Available records Block Start
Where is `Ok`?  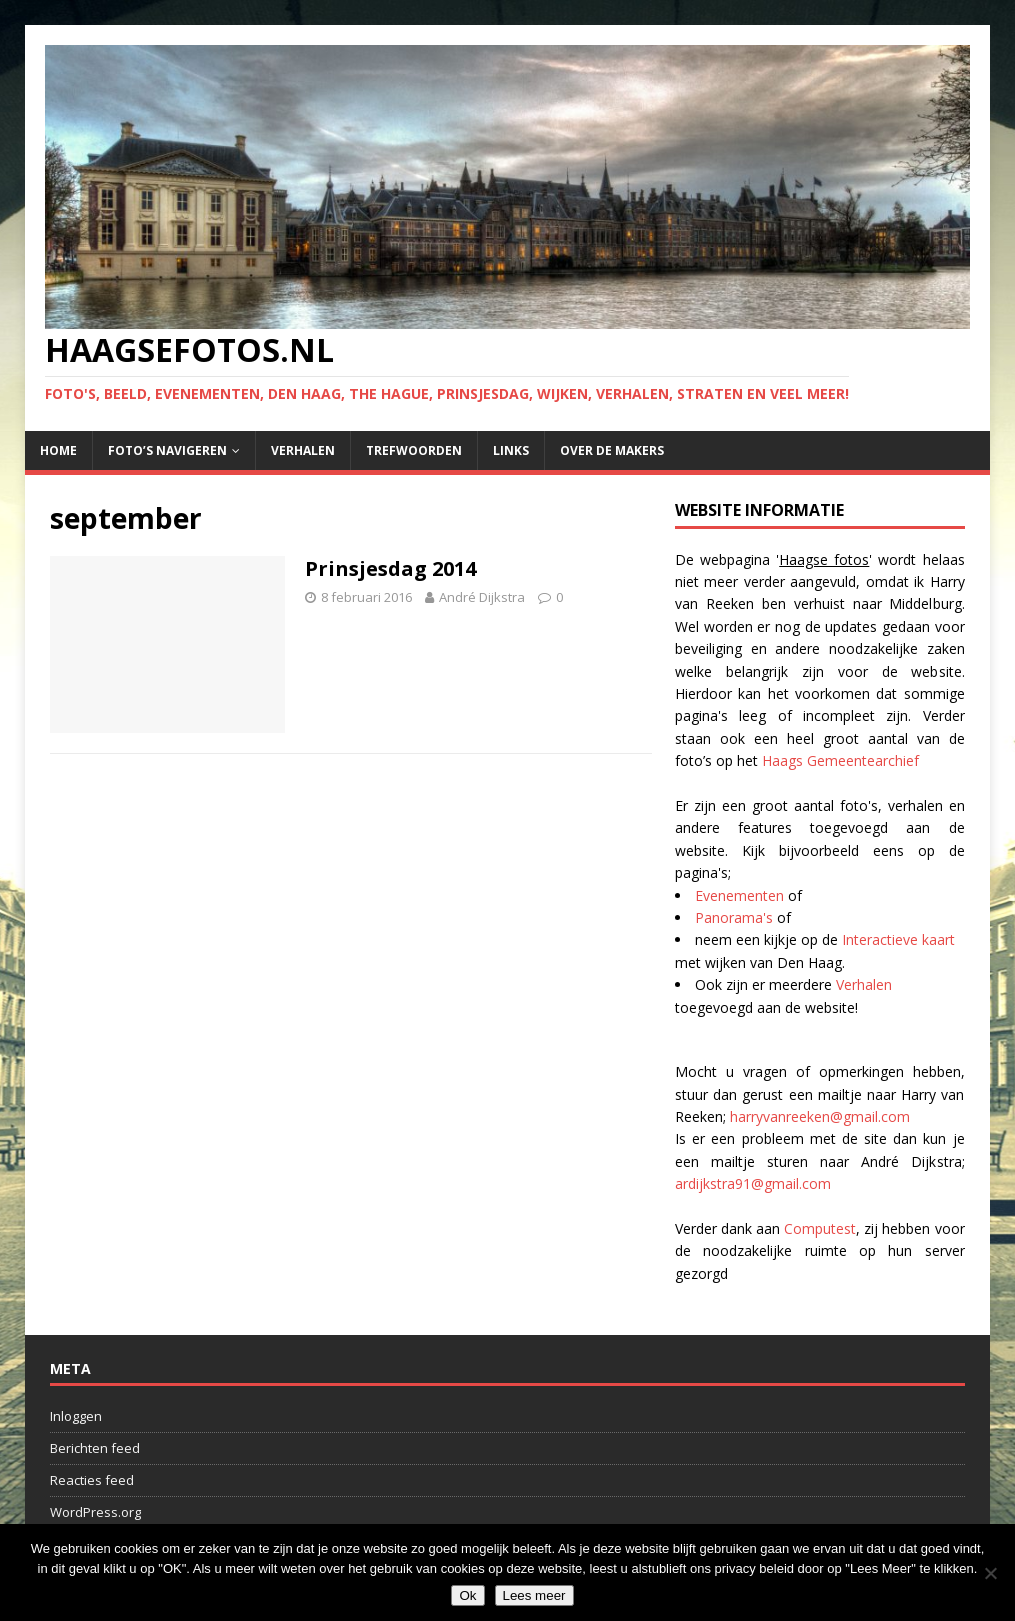
Ok is located at coordinates (467, 1595).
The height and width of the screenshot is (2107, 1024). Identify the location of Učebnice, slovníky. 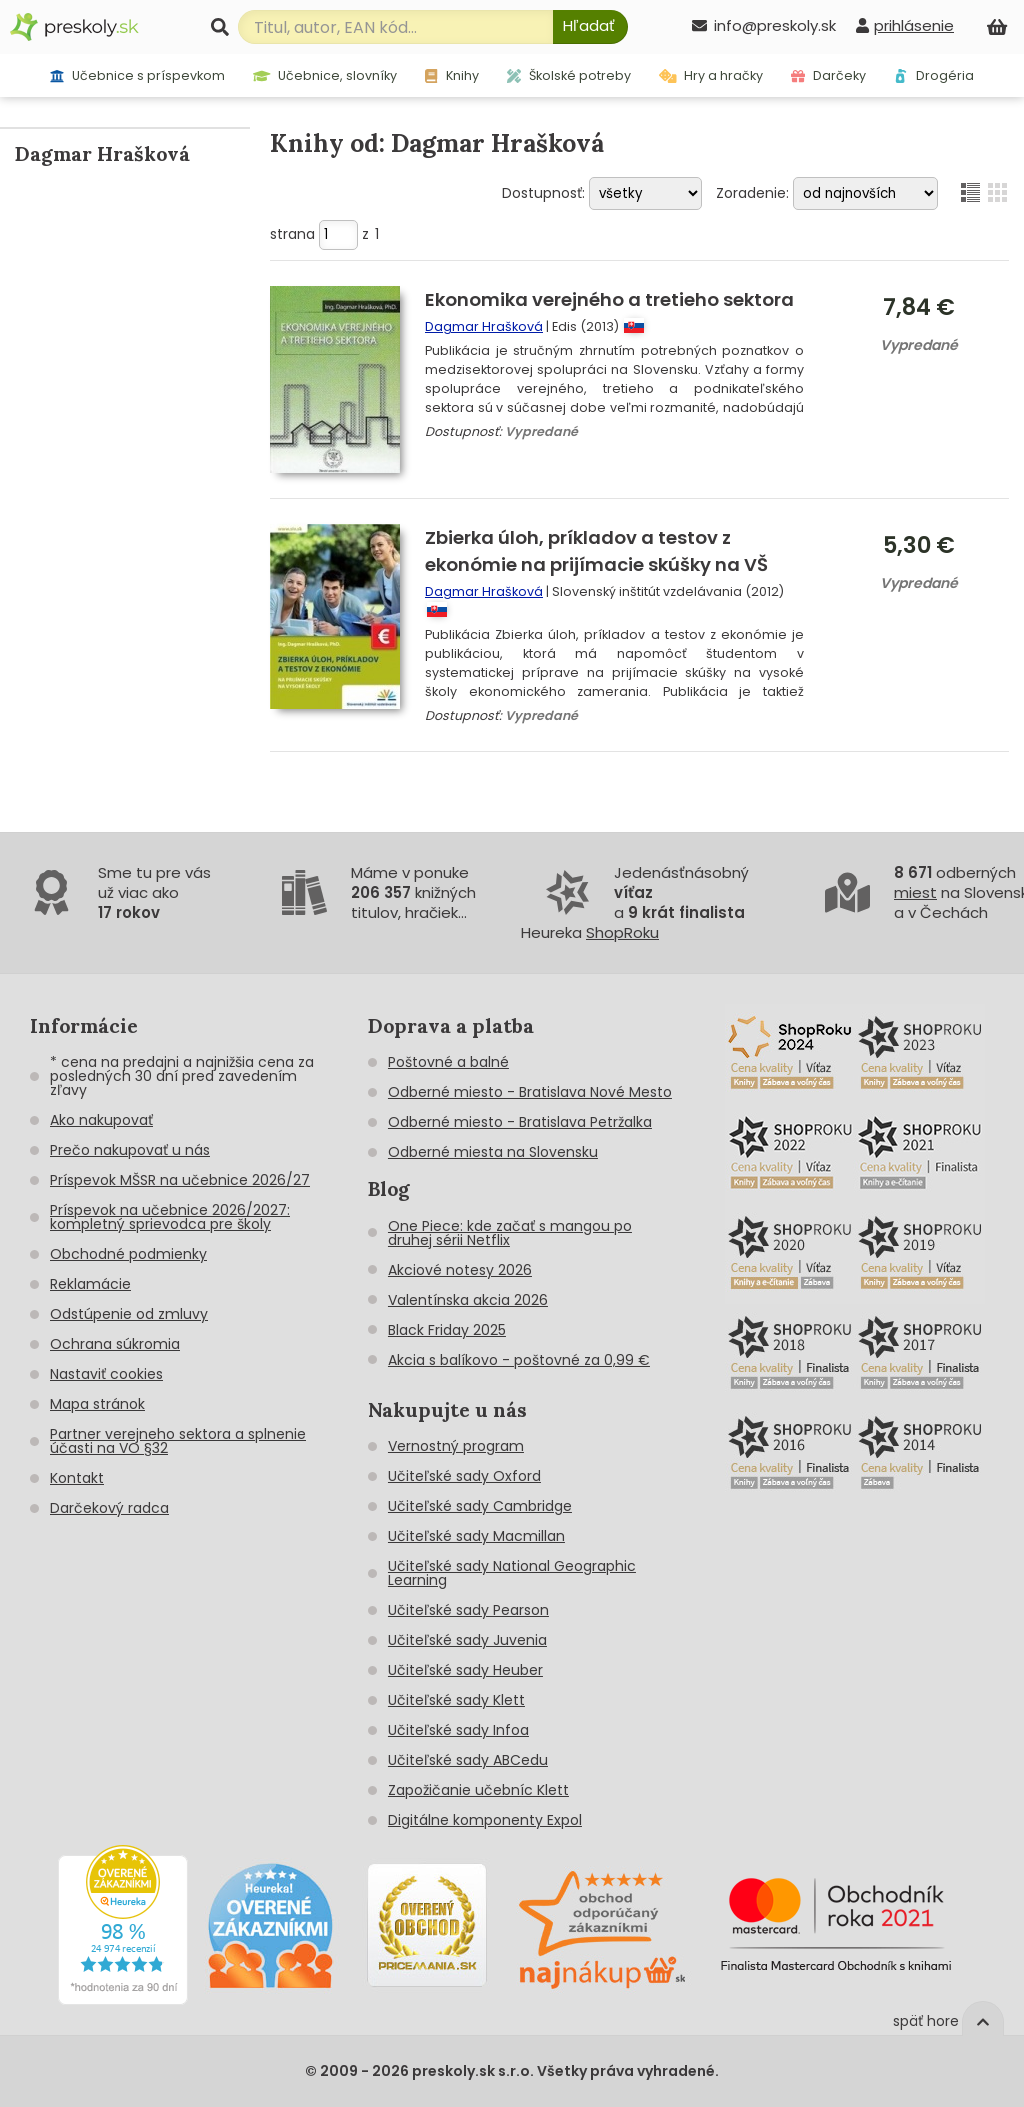
(325, 75).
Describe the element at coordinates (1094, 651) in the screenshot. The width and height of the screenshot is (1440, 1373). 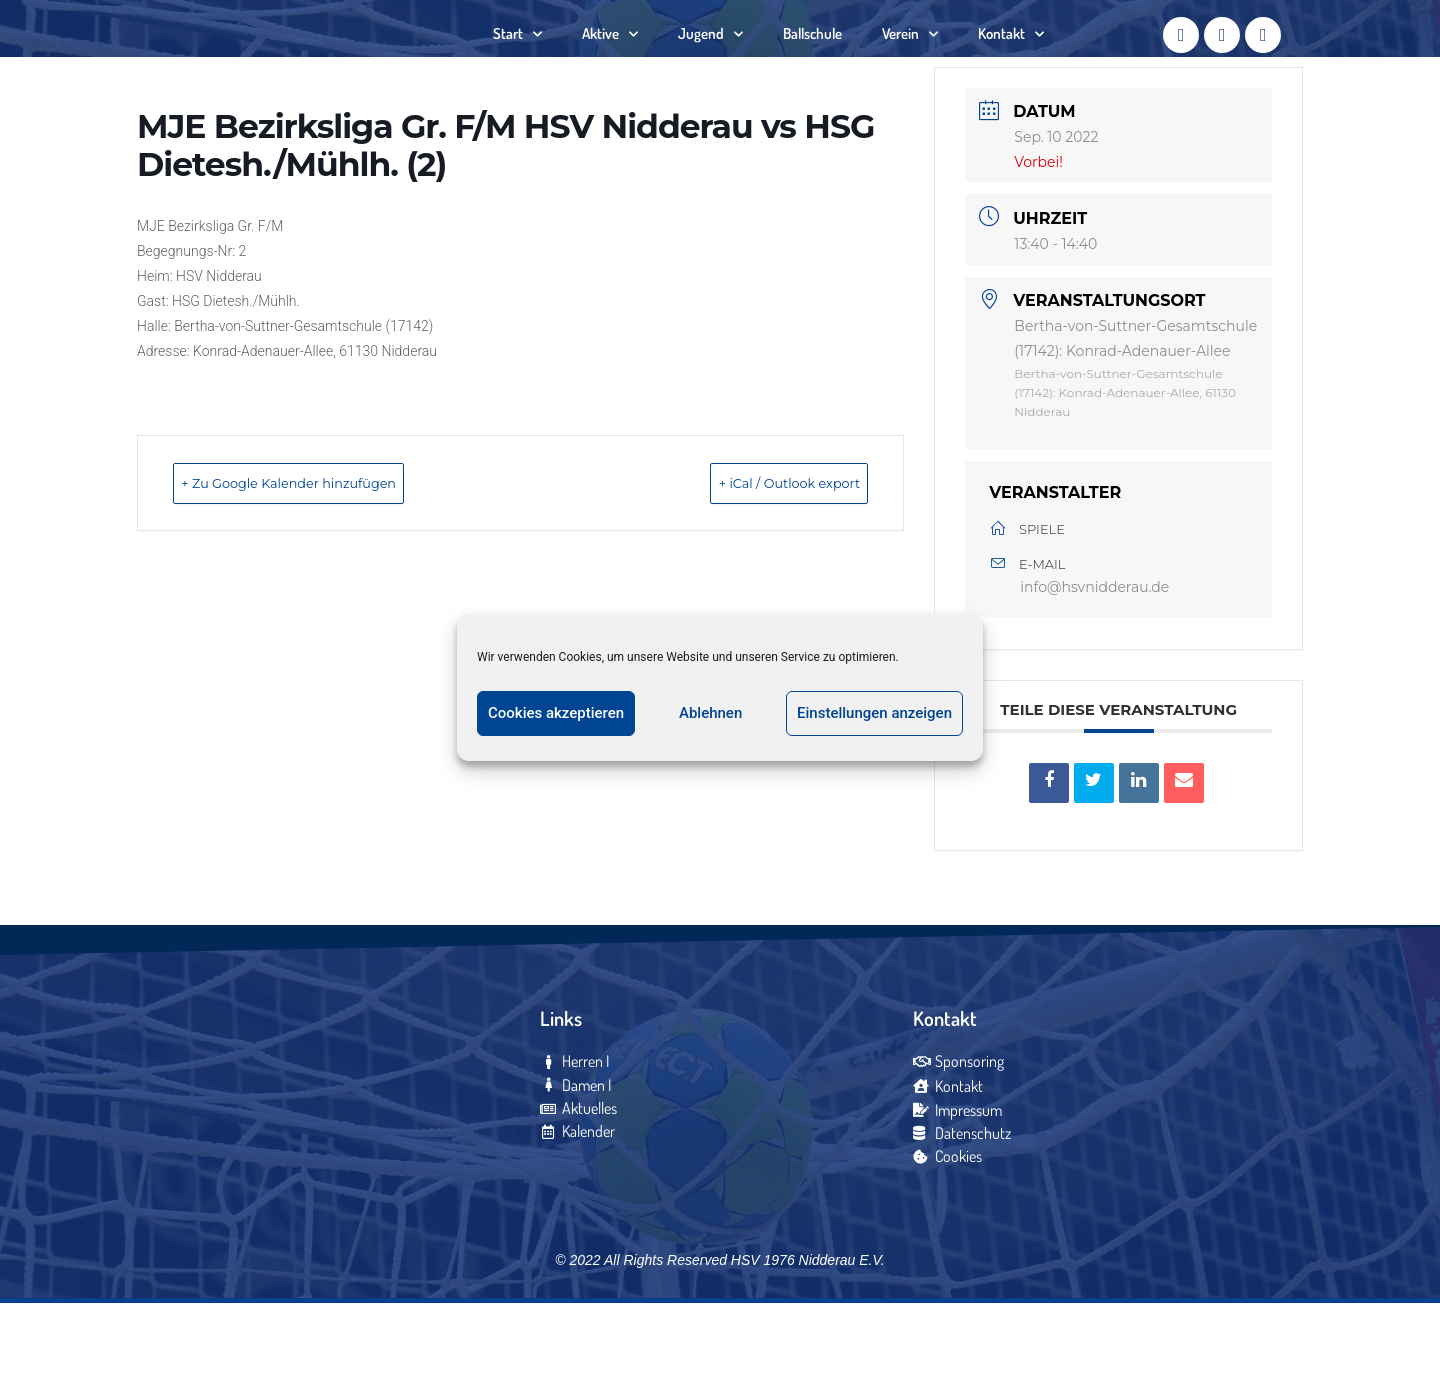
I see `info@hsvnidderau.de` at that location.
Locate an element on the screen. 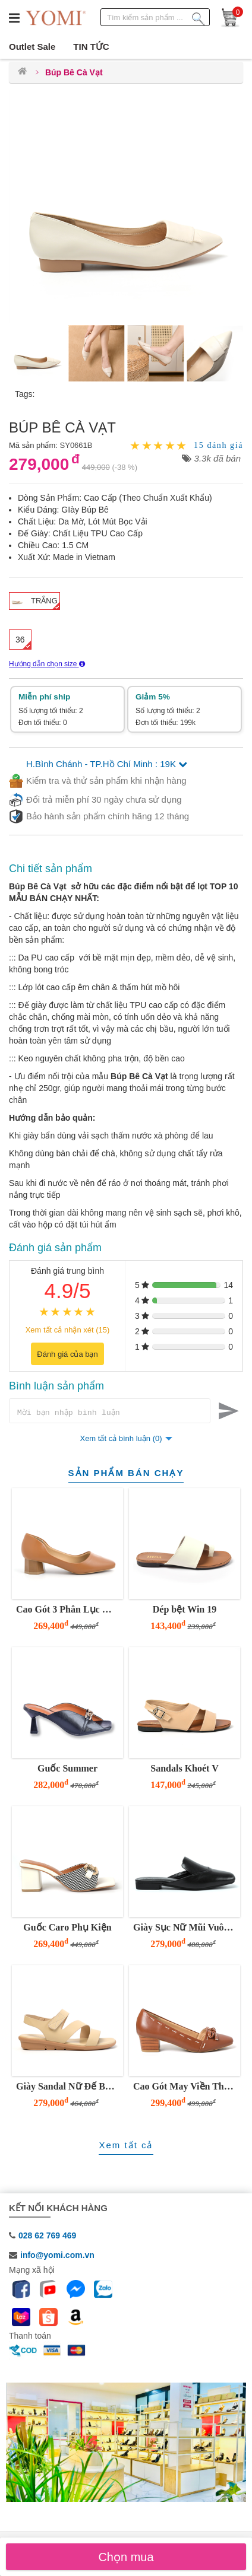  15 đánh giá is located at coordinates (218, 445).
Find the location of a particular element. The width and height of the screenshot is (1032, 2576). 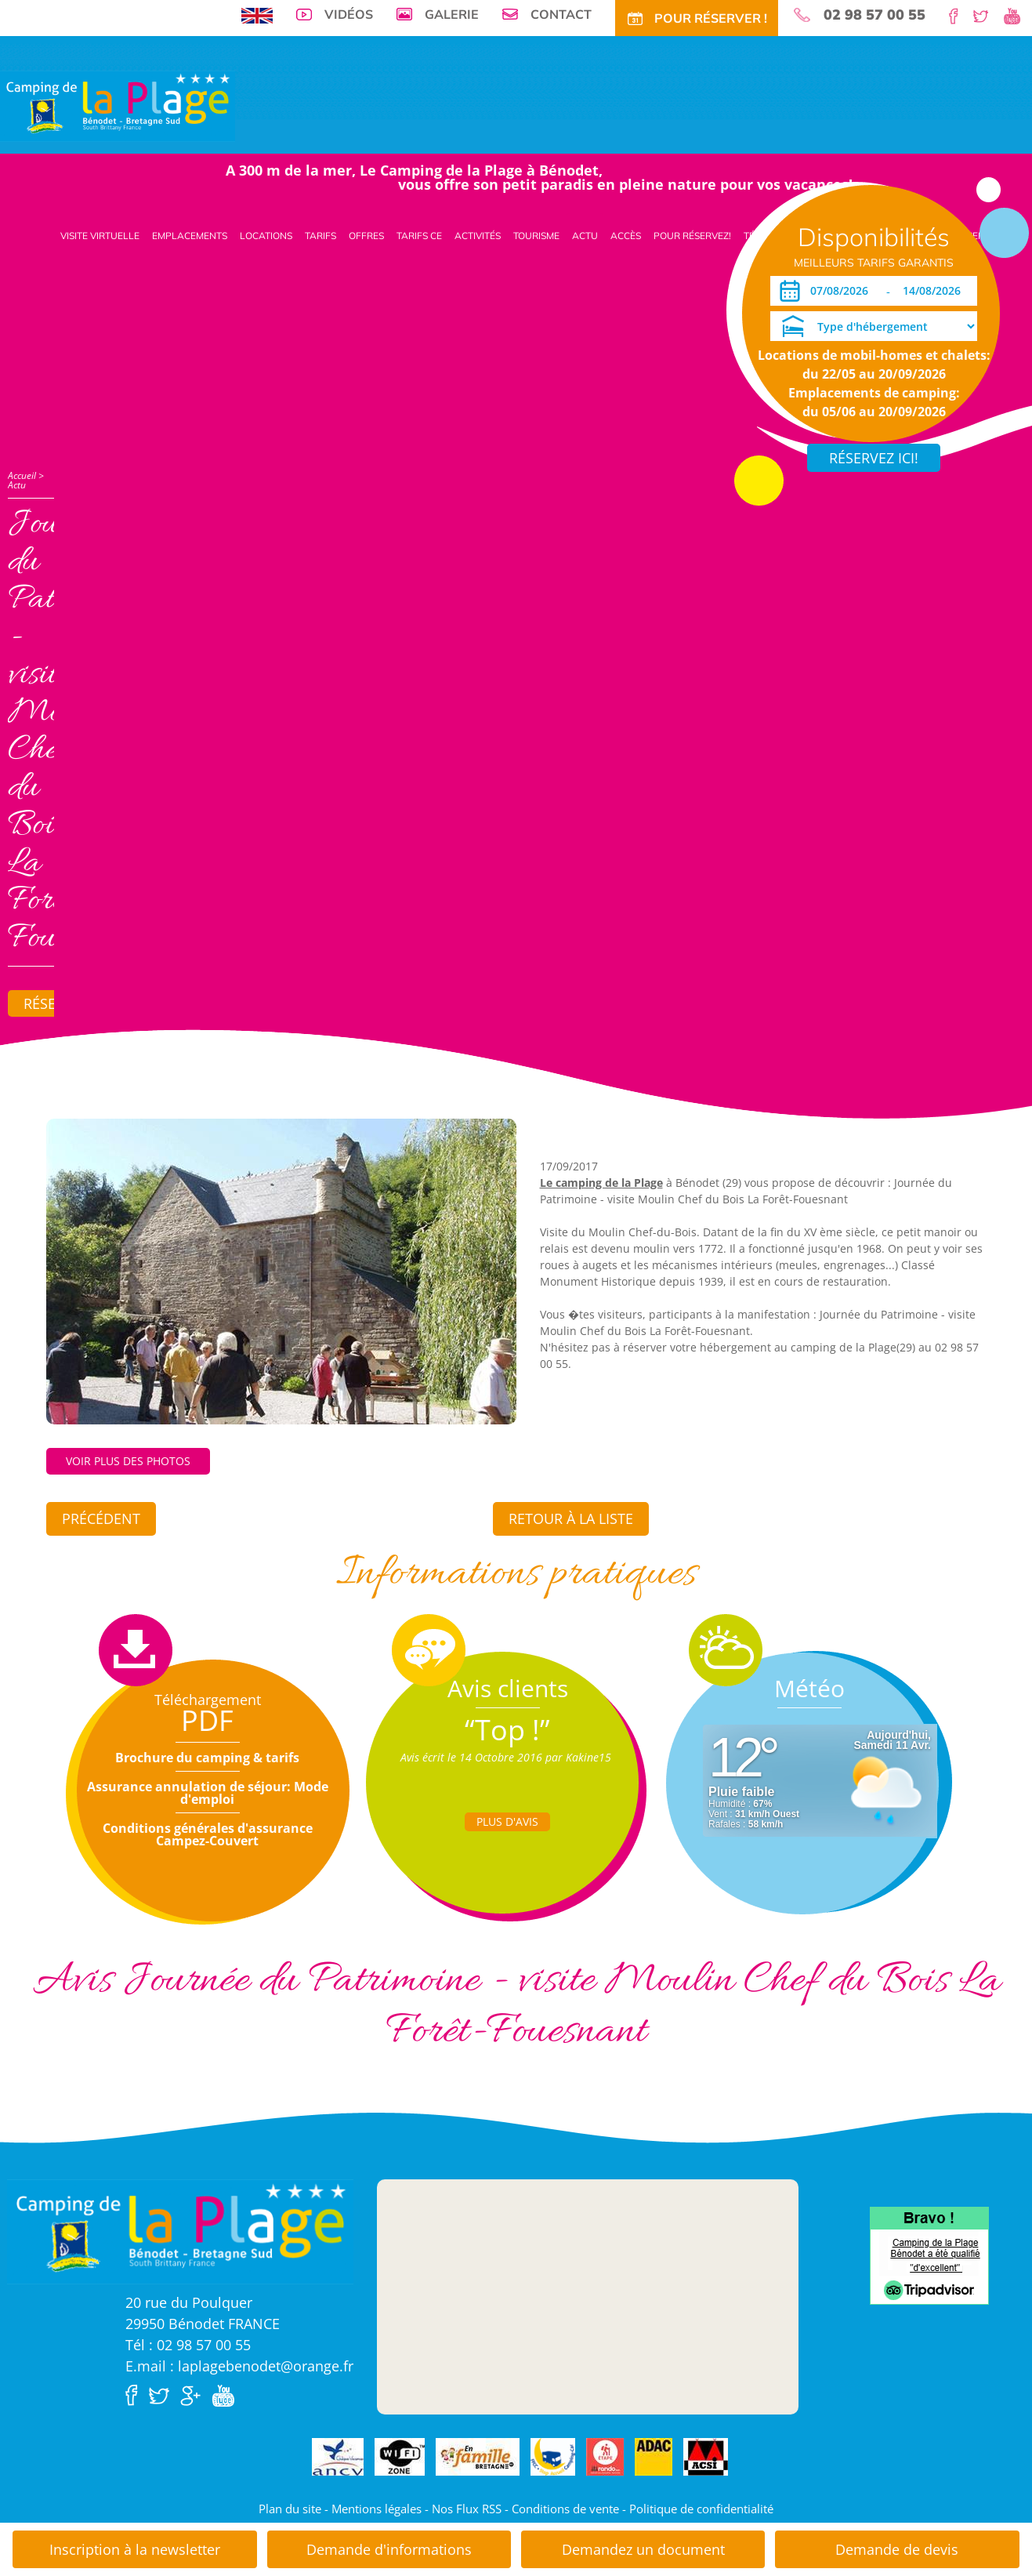

[Type d'hébergement] is located at coordinates (873, 326).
Available records Block End
Directions for this task:
Your copy should hold only the lines from the line with "Find the location" through the end of the data above, both ends included, transcribed exactly and without pictures.

Solved problem:
Find the location of a particular element. The width and height of the screenshot is (1032, 2576). 

[Type d'hébergement] is located at coordinates (873, 326).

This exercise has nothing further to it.